IMF State-Backed Cyber-Attack Follows Hacks of Lab, G-20
The data theft from International Monetary Fund computers by hackers said to be linked to a foreign government follows incidents against companies and governments that illustrate the growth of cyber-attacks as an espionage tool.
The IMF hack resulted in the loss of a “large quantity” of data, including documents and e-mails, according to a person familiar with the incident, a security expert who declined to be identified because he wasn’t authorized to speak on the subject. This year, the Group of 20 and Oak Ridge National Laboratory have also come under cyber-attack.
The person said the intrusion was state-based, without saying which government is thought to be behind it. The Washington-based IMF approved a record $91.7 billion in emergency loans last year and provides a third of bailout packages in Europe.
“The value of what’s being lost in these cyber-attacks is increasing at a very fast rate,” Sami Saydjari, the founder of Cyber Defense Agency in Wisconsin Rapids, Wisconsin, said in an interview this year before the latest attacks. “There are two perpetrators that are most concerning. One is organized crime, the other is nation-states, and they are both quite serious.”
Chinese-based hackers gained access to private Gmail accounts of senior U.S. officials and journalists this month, according to Google Inc. (GOOG) Defense contractor Lockheed Martin Corp. (LMT) was hacked in May. Computers at Hopkinton, Massachusetts- based EMC Corp.’s RSA Security division were infiltrated in March by hackers who stole technology used to protect other U.S. government and corporate networks.
Google, based in Mountain View, California, traced the breach of Gmail accounts to the city of Jinan in Shandong Province, the site of a vocational school associated with the Chinese military. Kevin Kempskie, an RSA spokesman, didn’t specify who was linked to the RSA attack.
The same attackers used data stolen from RSA to gain access to Bethesda, Maryland-based Lockheed Martin’s computer network, RSA said this month. The pattern of the attacks against RSA and Lockheed Martin confirmed RSA’s suspicion that the hackers were seeking national security information and weren’t out for financial gain, according to RSA.
David Hawley, an IMF spokesman, on June 11 declined to discuss details of the attack on the fund.
Fund employees were alerted about hackers this month and “strongly requested not to open e-mails and video links without authenticating the source,” according to a copy of a staff memo provided to Bloomberg News.
An e-mail from the IMF’s chief information officer, Jonathan Palmer, warned employees of “increased phishing activity.” Phishing is the practice of obtaining information such as computer user names or passwords under false pretenses. Palmer instructed employees on how to detect and respond to cyber-attackers, warning them not to divulge their passwords or open “unexpected documents.”
According to one IMF memo, the fund’s network connection to the World Bank was severed “as a precautionary measure.”
On June 1, the IMF’s information technology department sent an e-mail to employees with the subject line “Important Notice: Virus Attacks.” It warned of attempts to hack into the system.
“Staff are strongly requested NOT TO OPEN e-mails and video links without authenticating the source,” the e-mail said.
Anup Ghosh, chief executive officer of Invincea Inc., a Fairfax, Virginia-based cyber-security company, said the warning suggests computer worms were downloaded into the IMF’s networks through so-called spear phishing, which involves sending e-mails that appear to come from colleagues or other officials. He said the technique is associated with directed attacks for espionage.

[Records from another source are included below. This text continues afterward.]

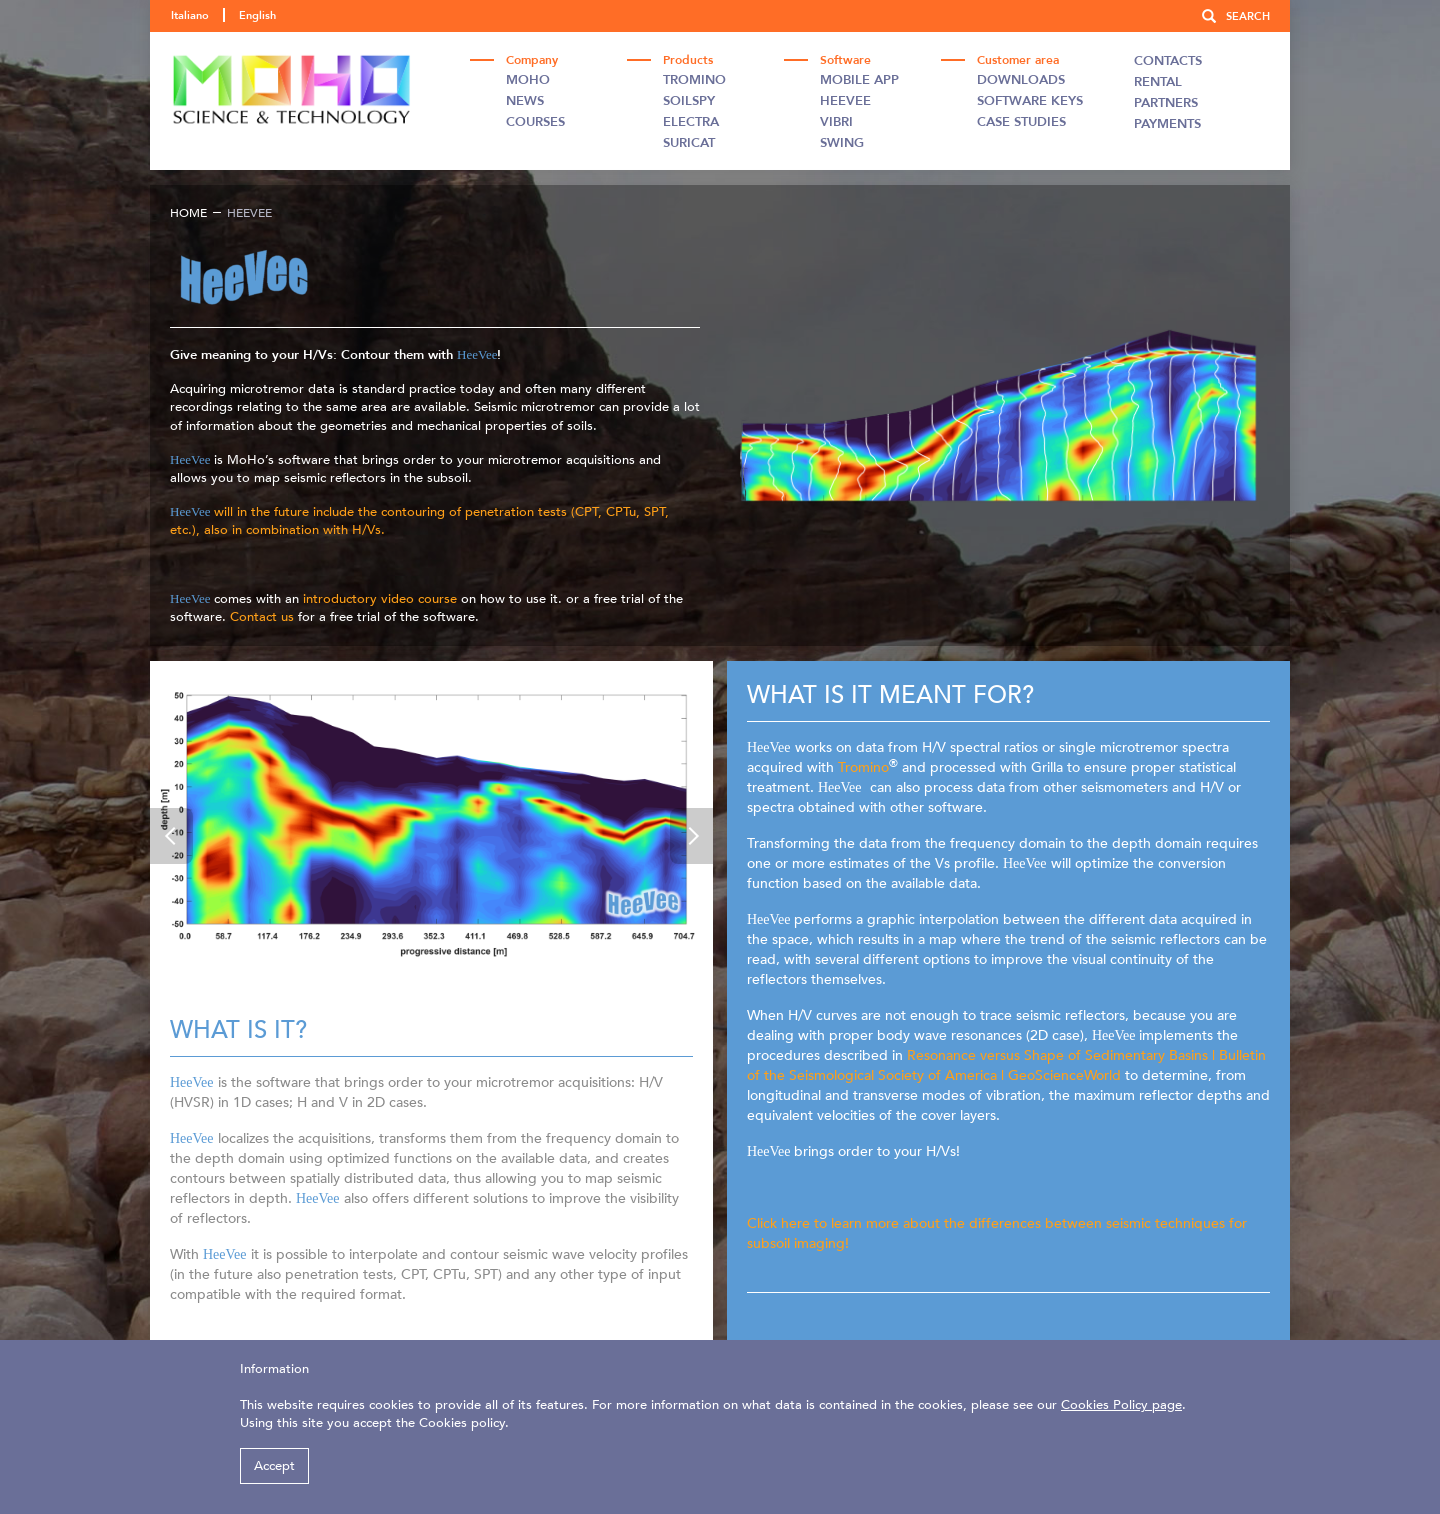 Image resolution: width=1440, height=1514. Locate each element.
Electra (691, 122)
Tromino (694, 80)
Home (188, 213)
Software (845, 60)
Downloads (1021, 80)
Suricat (689, 143)
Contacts (1168, 61)
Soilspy (689, 101)
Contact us (264, 617)
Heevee (845, 101)
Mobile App (859, 80)
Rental (1158, 82)
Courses (535, 122)
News (525, 101)
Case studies (1021, 122)
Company (532, 60)
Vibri (836, 122)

The warnings to employees suggested that the IMF believes efforts to penetrate the organization’s computer networks are on-going, Ghosh said.
In an attack on the Oak Ridge National Laboratory this year, a malicious program was downloaded through an e-mail purporting to come from the human resources department. Ten percent of the 570 recipients clicked on a link, infecting of several machines connected to the lab’s network, Ghosh said.
The Tennessee-based lab was founded in 1943 to support the Manhattan Project and works with the U.S. Energy Department.
In February, France’s budget minister, Francois Baroin, said the finance ministry was targeted in a cyber-attack aimed at stealing files on the G-20 summit in Paris. The attack was traced to Internet addresses in China, while there was no evidence it was directly linked to the Chinese government, the French publication Paris Match said at the time.
Several countries are known to use hacking as a tool in espionage, including China, according to Mike Hayden, a former director of the Central Intelligence Agency.
“China is a state that is very aggressive at collecting intelligence through these means,” Hayden said in an interview with Bloomberg News in February. “They are not bashful at all.”
This month’s hacking of Gmail accounts originated in the same city as an operation against Google computers and the computers of at least 20 other major U.S. companies in 2009 in what was known as Operation Aurora. Leaked U.S. diplomatic cables published by WikiLeaks said that attack was directed by high-level officials in the Chinese government security apparatus.
“Our species has never put as much of its knowledge into the electromagnetic spectrum as it has now,” Hayden said. “Everything important exists out there in ones and zeroes.”